To the left is Dick W. who started a monumental task of digging out soil for the soon-to-be-installed retaining wall extension leading out of the sunken garden. He had a good start until a flat tire slowed him down. We'll continue with this prep work and some additional excavations in other locations in the sunken garden for retaining wall improvements. Pat M. was also out in the gardens and continued some clean-up efforts around the perimeter of the new North Point garden. Myrt and Gena were here as well and did a nice job tidying up in the shade garden this morning where there was still quite a bit of debris to collect. To the right are some crocuses (Crocus sp.) coming up in my favorite "bulb lawn" a couple blocks from my house. I was glad to have my camera with me as my daughter and I went on our daily dog walk. I was also happy (relatively speaking) to catch a photo (to the left) of some "tree staking" gone wrong....I can imagine this stake 15 years ago next to the trunk of a new tree. The roots probably trapped the stake after a couple years making it difficult to remove and the homeowner ignored it for the next decade. This tree will ultimately "absorb" the stake and in another 40 years someone will get severely injured as they cut this tree down with a chainsaw. Examples like this are not hard to find unfortunately.

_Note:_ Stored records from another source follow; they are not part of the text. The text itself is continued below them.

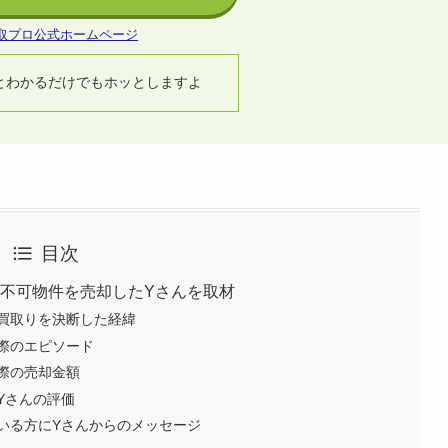
取プロ公式ホームページ
とわかるだけでもホッとしますよ
目次
築不可物件を売却したYさんを取材
買取りを決断した経緯
際のエピソード
際の売却金額
Yさんの評価
いる方にYさんからのメッセージ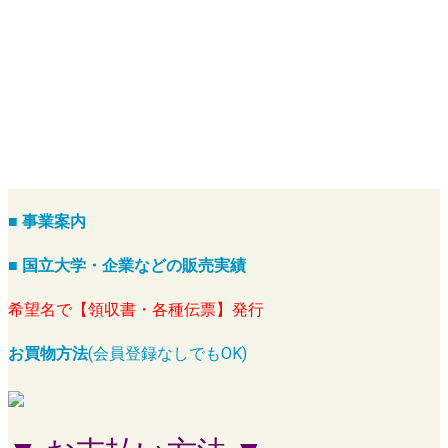
■ 事業案内
■ 国立大学・企業などの販売実績
希望名で【領収書・各種伝票】発行
お買物方法
(会員登録なしでもOK)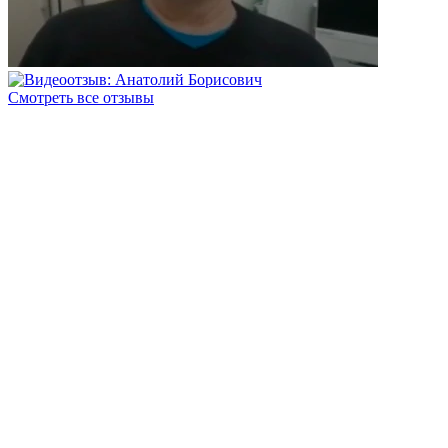
Смотреть все отзывы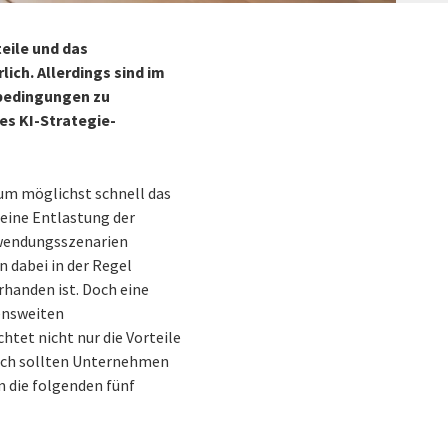
eile und das
ich. Allerdings sind im
nbedingungen zu
nes KI-Strategie-
m möglichst schnell das
 eine Entlastung der
nwendungsszenarien
 dabei in der Regel
orhanden ist. Doch eine
mensweiten
htet nicht nur die Vorteile
lich sollten Unternehmen
m die folgenden fünf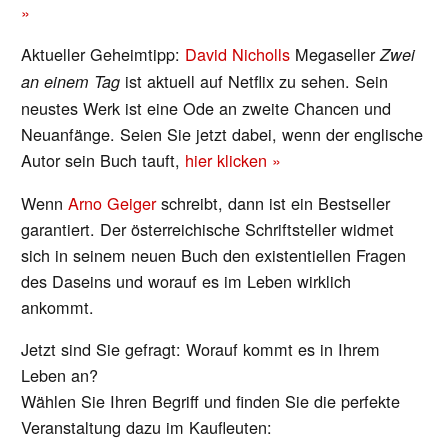
»
Aktueller Geheimtipp:
David Nicholls
Megaseller
Zwei
ist aktuell auf Netflix zu sehen. Sein
an einem Tag
neustes Werk ist eine Ode an zweite Chancen und
Neuanfänge. Seien Sie jetzt dabei, wenn der englische
Autor sein Buch tauft,
hier klicken »
Wenn
Arno Geiger
schreibt, dann ist ein Bestseller
garantiert. Der österreichische Schriftsteller widmet
sich in seinem neuen Buch den existentiellen Fragen
des Daseins und worauf es im Leben wirklich
ankommt.
Jetzt sind Sie gefragt: Worauf kommt es in Ihrem
Leben an?
Wählen Sie Ihren Begriff und finden Sie die perfekte
Veranstaltung dazu im Kaufleuten: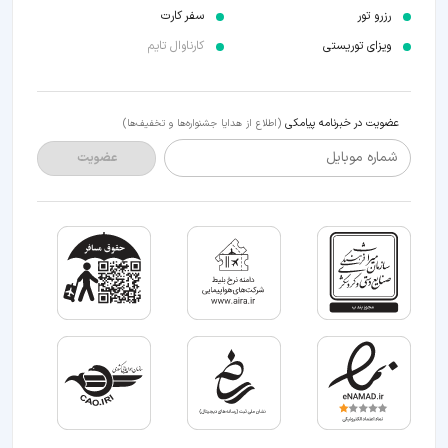
رزرو تور
سفر کارت
ویزای توریستی
کارناوال تایم
عضویت در خبرنامه پیامکی
(اطلاع از هدایا جشنواره‌ها و تخفیف‌ها)
شماره موبایل
عضویت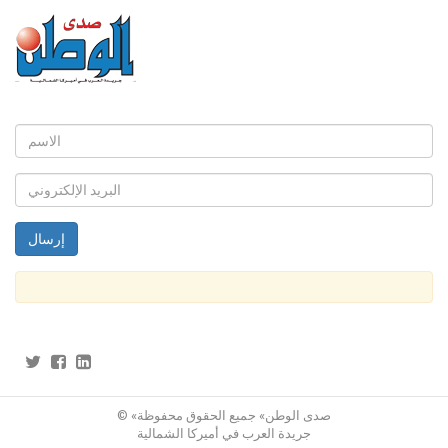
© «صدى الوطن» جميع الحقوق محفوظة
جريدة العرب في أميركا الشمالية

In the Horticulture Center today, Luis was in all morning to continue his woody plant label production and he put a good dent in some of our last remaining garden areas. Kay was in to process more plant sale vegetable labels and prepared some special event handouts for me. She was joined by Mary W. and Vern was in to work on some carpentry projects and helped make a new "butterfly" sign for the youth education program. To the right are the uprights for our 20 new obelisks (recently sealed by Bob A.) that will be assembled soon. Dr. Gredler was in to finish painting cucumber supports. I went around the gardens earlier with Bev F. to look at some stations for the upcoming children's programs and noted more blooms too. She also stopped back with Mary D. to discuss some other details regarding the program. We also saw Janice, Gary, Dick H. and many others today. To the left is one of our new, heavy-duty tripod sprayers that Marv and Terry requested for our summer irrigation needs. This elevated sprinkler will have a wider radius of watering and not batter plants as it launces water overhead. These guys have some established and creative ways of keeping everything watered and hopefully this type of sprayer will be beneficial.

The roofing contractors were back again today and couldn't have better weather for roofing the gazebo. There were six guys up on the gazebo this morning (see below) and their progress with installing the cedar shake is impressive. They've essentially finished the observation pier structure and may finish the gazebo yet today. As I took the bottom picture across the pond, I noted more of the "activity" seen to the right. Those holes are where rocks were installed as path edging. We've fought for 23 years with this problem of visitors, usually teenage fisherman, rolling these rocks/boulders in to the water. They are frequently looking for worms or other bait but it is SO frustrating to find this activity so prevalent and widespread around the gardens. It simply creates more work for staff and volunteers that are already spread way to thin. I'm done venting. Thanks for listening (readin). I'm off to the Chicago Flower & Garden Show (Navy Pier) tomorrow but will blog late with some shots of that event. Marv, Terry and Marianne will keep an eye on things and we should have a productive rain even with potential rain moving in to the area.